Aus Cannes berichtet

"Marguerite et Julien": Deftigen Skandal gewittert Zur Großansicht
Cannes Film Festival

"Marguerite et Julien": Deftigen Skandal gewittert

Schwierige Themen, unausgegorene Filme: Die zweite Woche des Cannes-Festivals begann mit dem Drogenkriegs-Thriller "Sicario" von Hoffnungsträger Denis Villeneuve und einem missglückten Inzestdrama aus Frankreich.

"Willkommen in Juarez", raunt Benicio del Toro, wie es nur Benicio del Toro kann: mit mokanter Verachtung, die ahnen lässt, dass man hier alles andere als willkommen sein wird.

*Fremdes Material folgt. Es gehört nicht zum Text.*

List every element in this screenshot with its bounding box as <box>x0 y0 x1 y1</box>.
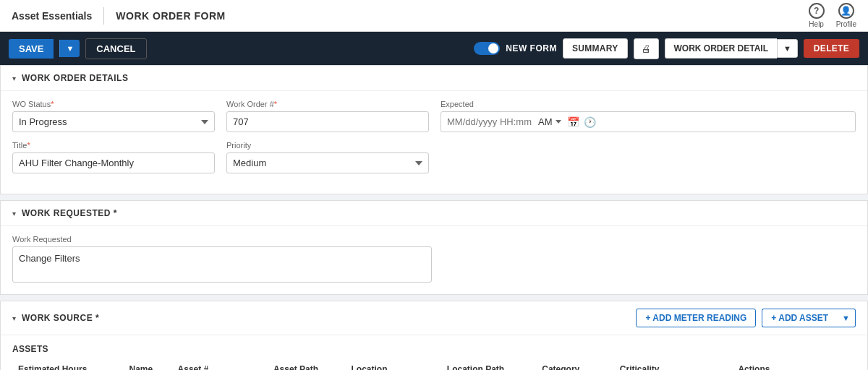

Der Schauspieler, um den es zuletzt etwas stiller geworden war, kehrt dieses Jahr mit zwei Filmen zurück - und bleibt beide Male dem Sujet seines letzten großen Auftritts in Oliver Stones "Savages" 2012 treu: dem Drogenkrieg zwischen den USA und Lateinamerika. In "Escobar" (Start 9. Juli) spielt del Toro einen berüchtigten kolumbianischen Kartellboss. Zunächst aber verkörpert er in Denis Villeneuves Thriller "Sicario", der in Cannes um die Goldene Palme konkurriert, einen mexikanischen "Hitman", der sich von den US-Geheimdiensten anheuern lässt, um in den Drogenumschlagplätzen hinter der Grenze ein bisschen Ordnung zu schaffen.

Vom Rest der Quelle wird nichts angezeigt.